Work instruction -
Locate each line in the records containing "RevoRing". Copy it.

Available data -
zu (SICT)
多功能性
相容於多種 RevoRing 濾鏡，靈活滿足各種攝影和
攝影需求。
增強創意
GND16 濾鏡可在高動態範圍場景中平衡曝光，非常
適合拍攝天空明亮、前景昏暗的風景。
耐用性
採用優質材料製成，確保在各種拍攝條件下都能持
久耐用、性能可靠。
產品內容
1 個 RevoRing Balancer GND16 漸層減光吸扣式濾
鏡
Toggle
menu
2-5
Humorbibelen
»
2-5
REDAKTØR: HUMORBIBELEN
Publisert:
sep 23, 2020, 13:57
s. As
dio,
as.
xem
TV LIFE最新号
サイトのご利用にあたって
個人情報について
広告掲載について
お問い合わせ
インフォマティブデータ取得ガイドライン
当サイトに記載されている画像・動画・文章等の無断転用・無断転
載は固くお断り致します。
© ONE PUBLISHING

Response below -
相容於多種 RevoRing 濾鏡，靈活滿足各種攝影和
1 個 RevoRing Balancer GND16 漸層減光吸扣式濾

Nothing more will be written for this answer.